Según esta lógica, esa finalidad evangelizadora es la que justifica los privilegios otorgados: presentar cargos eclesiásticos [6], recabar los diezmos, erigir nuevas diócesis y definir o modificar sus límites [7]. Esta situación legal, sin embargo, generó también problemas de conflictos de jurisdicción [8] y la intromisión del poder político en los asuntos de competencia eclesiástica. además, el régimen del real patronato dio la posibilidad a muchos gobernantes de ejercer el regalismo en diversas formas y de incorporar personas eclesiásticas al engranaje político del «Estado». La utilización del patronato como instrumento político para subordinar la Iglesia a los fines de la Corona, inclusive contra la propia institución eclesial, llegará a niveles críticos durante el llamado «despotismo ilustrado» y se agudizará con ese carácter regalista durante el período republicano [9]. Esta subordinación de la Iglesia a la autoridad política fue justificada doctrinalmente por diversas teorías políticas que otorgaban al monarca el papel de vicario pontificio (teoría del Vicariato Regio [10]) o consideraban la institución patronal como una regalía inherente (teoría del regalismo [11]) al poder monárquico [12].

No obstante lo expuesto, la Iglesia, aunque pueda haber estado administrativamente subordinada en cierto modo al Estado, no quedaba absorbida en el Estado. El patronato suponía el pleno reconocimiento jurídico de la Iglesia como sujeto de derecho público [13]. La filosofía política medieval que inspiraba el patronato reconocía la distinción conceptual entre el orden eclesiástico y el orden civil, necesarios ambos para el bien común, los cuales en virtud de su naturaleza diversa tienen diferentes finalidades (pastoral y política) y diferentes medios para obtener sus fines. Esta relativa autonomía entre ambas esferas está garantizada por las propias enseñanzas de Jesucristo: «dad al César lo que es del César y a dios lo que es de dios». Lo paradójico es que precisamente en virtud de esta autonomía eclesial, la Iglesia quedó subordinada al Estado, no en razón de la naturaleza del Estado, sino por concesión de la propia Iglesia, con el fin de favorecer la expansión del Evangelio. Se generó así un marco legal en el cual la Iglesia, actuando pastoralmente «dentro» del Estado, tenía el apoyo político de la autoridad política para la consecución de sus fines evangelizadores. La filosofía política de la época entendía esta relación como cooperación necesaria en orden al bien común, pues la salvación y el orden social eran considerados dos aspectos del bien de toda la comunidad [14].
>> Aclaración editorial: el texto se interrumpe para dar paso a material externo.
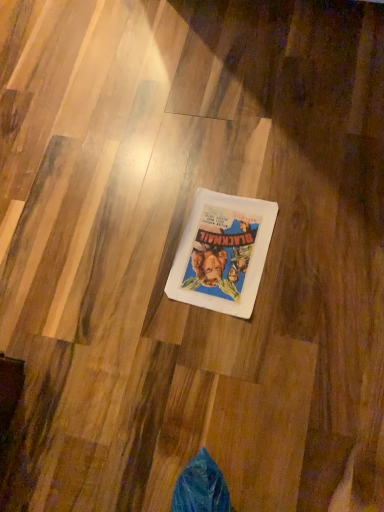 The height and width of the screenshot is (512, 384). I want to click on free location to the right of white matte book cover at center, so click(x=318, y=219). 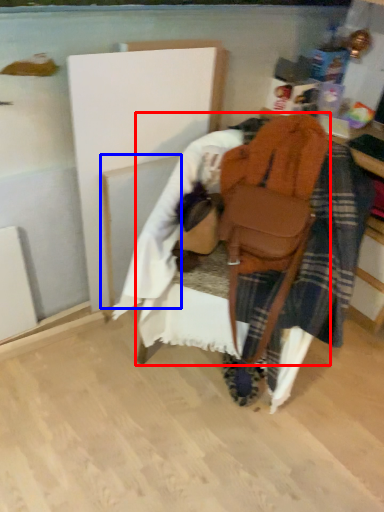 Question: Which object is closer to the camera taking this photo, furniture (highlighted by a red box) or wood (highlighted by a blue box)?

Choices:
 (A) furniture
 (B) wood

Answer: (A) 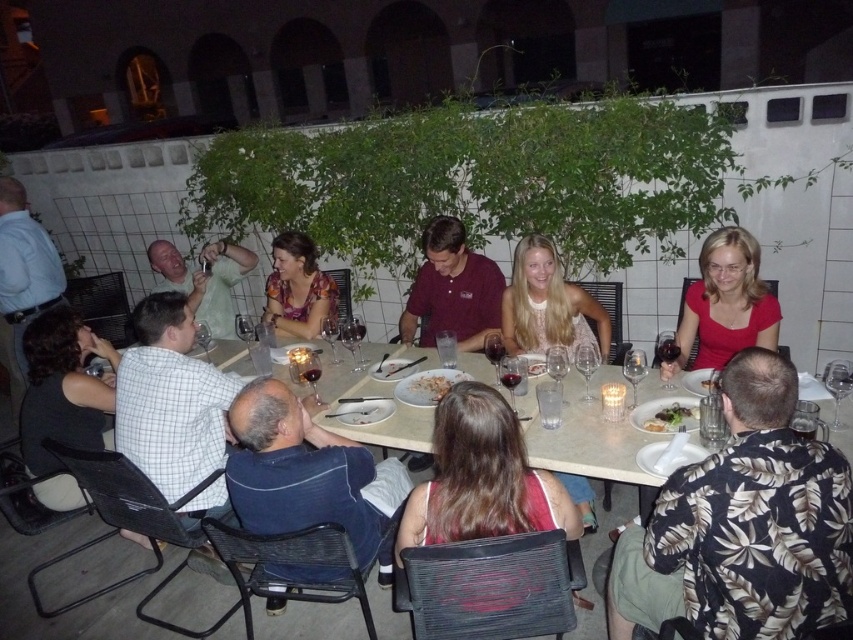 From the picture: You are a photographer at the event and want to capture a photo of the two people wearing the floral print shirt at lower right and the matte floral dress at center. Since the camera can only focus on one subject at a time, which person should you focus on first to ensure they are in the frame?

The floral print shirt at lower right is positioned on the right side of the matte floral dress at center, so you should focus on the matte floral dress at center first as it is closer to the camera.

You are a server at a restaurant and need to place a new dessert plate on the table. The dessert plate is the same size as the white glossy plate at lower right. Based on the scene, can you fit the dessert plate on the white glossy table at center without removing any existing items?

The white glossy table at center is larger in size than the white glossy plate at lower right, so there should be enough space to place the dessert plate on the table without removing existing items. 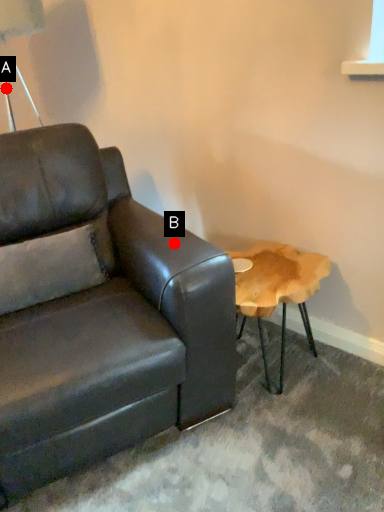 Question: Two points are circled on the image, labeled by A and B beside each circle. Which of the following is the farthest from the observer?

Choices:
 (A) A is further
 (B) B is further

Answer: (A) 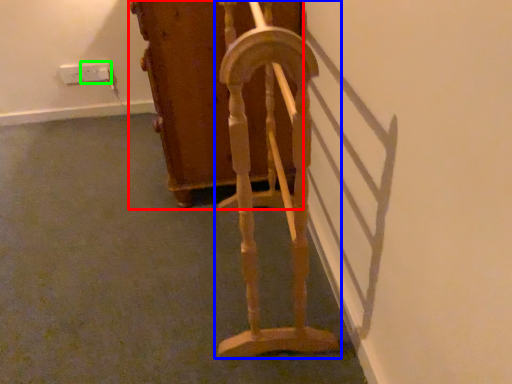 Question: Which object is positioned farthest from furniture (highlighted by a red box)? Select from furniture (highlighted by a blue box) and electric outlet (highlighted by a green box).

Choices:
 (A) furniture
 (B) electric outlet

Answer: (B) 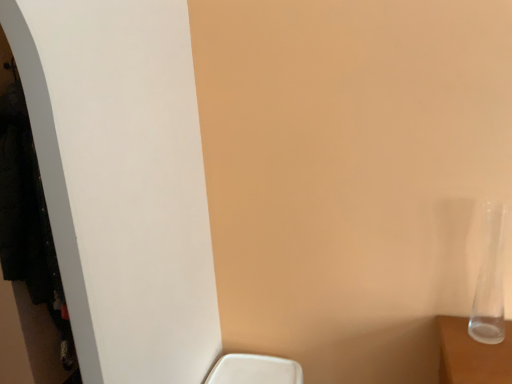 Question: Should I look upward or downward to see white matte closet at left?

Choices:
 (A) down
 (B) up

Answer: (A)

Question: From the image's perspective, is transparent glass vase at right under white matte closet at left?

Choices:
 (A) no
 (B) yes

Answer: (A)

Question: Is transparent glass vase at right with white matte closet at left?

Choices:
 (A) yes
 (B) no

Answer: (B)

Question: Does transparent glass vase at right contain white matte closet at left?

Choices:
 (A) no
 (B) yes

Answer: (A)

Question: Considering the relative sizes of transparent glass vase at right and white matte closet at left in the image provided, is transparent glass vase at right taller than white matte closet at left?

Choices:
 (A) no
 (B) yes

Answer: (A)

Question: From a real-world perspective, does transparent glass vase at right sit lower than white matte closet at left?

Choices:
 (A) yes
 (B) no

Answer: (B)

Question: Is transparent glass vase at right to the right of white matte closet at left from the viewer's perspective?

Choices:
 (A) yes
 (B) no

Answer: (A)

Question: Is white matte closet at left smaller than transparent glass vase at right?

Choices:
 (A) yes
 (B) no

Answer: (B)

Question: Is white matte closet at left not close to transparent glass vase at right?

Choices:
 (A) no
 (B) yes

Answer: (B)

Question: Considering the relative sizes of white matte closet at left and transparent glass vase at right in the image provided, is white matte closet at left taller than transparent glass vase at right?

Choices:
 (A) yes
 (B) no

Answer: (A)

Question: From a real-world perspective, does white matte closet at left sit lower than transparent glass vase at right?

Choices:
 (A) yes
 (B) no

Answer: (A)

Question: Does white matte closet at left have a lesser width compared to transparent glass vase at right?

Choices:
 (A) yes
 (B) no

Answer: (B)

Question: From the image's perspective, is white matte closet at left over transparent glass vase at right?

Choices:
 (A) yes
 (B) no

Answer: (B)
La institución del patronato, sin embargo, puso a la monarquía como mediador obligatorio entre las disposiciones jurídicas de la Santa Sede y su cumplimiento en Hispanoamérica. Así, toda bula papal debía de recibir previa aprobación por parte de la Corona. Sería injusto decir, sin embargo, que el patronato anuló totalmente la fidelidad de los obispos a la Iglesia Universal, como lo prueba, por ejemplo, la voluntad del tercer Concilio Limense de cumplir con las disposiciones del Concilio de Trento [15]. no obstante, también es verdad que tal mediación obligatoria se constituyó en un problema para la aplicación de bulas y otras disposiciones de la Santa Sede en los momentos de recrudecimiento de la política regalista española.

«Estado» plural

Para entender adecuadamente esta particular relación cooperante entre el orden eclesiástico y el orden civil durante los siglos XVI-XVII es necesario comprender por un lado la estructura del Estado absolutista monárquico moderno y, por otro lado, el contexto cultural dominado por la idea de universalidad y restauración de la Cristiandad.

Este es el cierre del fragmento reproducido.